1/13 июля 1885. Висбаден
1 июля.
Многоуважаемый Григорий Захарович.
Я в Висбадене с 29 июня ночью, но только сегодня получил Ваше письмо 1, потому что только сегодня посылал на пост-рестант. Читая настоящую грамоту, не думайте, что это некий сатирический прием, мною напоследок выработанный. Нет, это настоящее мое писание, — это зеркало, в котором отражаются мои нервы. Suum cuique 2. И при этом, представьте себе, бессонные ночи и беспрерывные слезы. Кажется, и Николай Андреевич слегка изумлен. Теряю память слов, и так как за мной никакого ухода нет, то погибаю самым поскудным образом. Об одном молю судьбу: воротиться домой.

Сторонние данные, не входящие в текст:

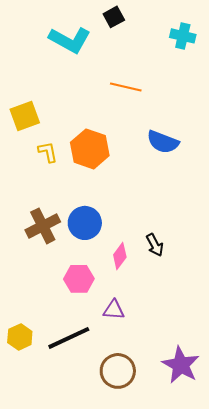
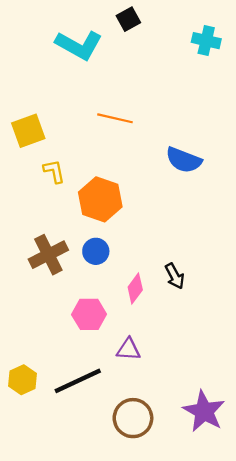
orange line: (126, 87) -> (115, 118), moved
orange hexagon: (90, 149) -> (100, 199), moved
blue circle: (85, 223) -> (96, 251), size x0.7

Болел я с февраля: началось зрением и общим нервным расстройством. И что дальше, то хуже. Затем скарлатина
Кости еще подбавила; затем начались сборы за границу, предмет моей ненависти, потому что мне прежде всего нужен покой. А доктора в этом-то именно и видят покой, чтобы меня как сукина сына перевозили. Поезжайте, отдохните — только и слов. Вот и отдыхаю. А супруга меня ненавидит, да еще смеется. Я, впрочем, и писать настоящим образом не могу — совсем обессмыслел.
Вашему проекту насчет Кузнецовщины сильно завидую. А меня так и уморят где-нибудь на станции железной дороги. Я уж и карточку к груди прилаживаю свою: вот, мол, кому тело сие принадлежит. И заметьте, как быстро идет. Еще дней с пять я все-таки не был так слаб. Теперь мне предстоит след<ующее>. Жена с детьми 1 авг. нов. ст. отправится на морские купанья, а я — волен домой ехать, что и исполню. Но доеду ли — не знаю. Незнание немецкого языка ужасно раздражает.
Впрочем, прощайте; решительно не могу продолжать. Передайте поклон уважаемой Екатерине Павловне. Когда выкуете первый гвоздь, пришлите мне.
Ваш
М. Салтыков.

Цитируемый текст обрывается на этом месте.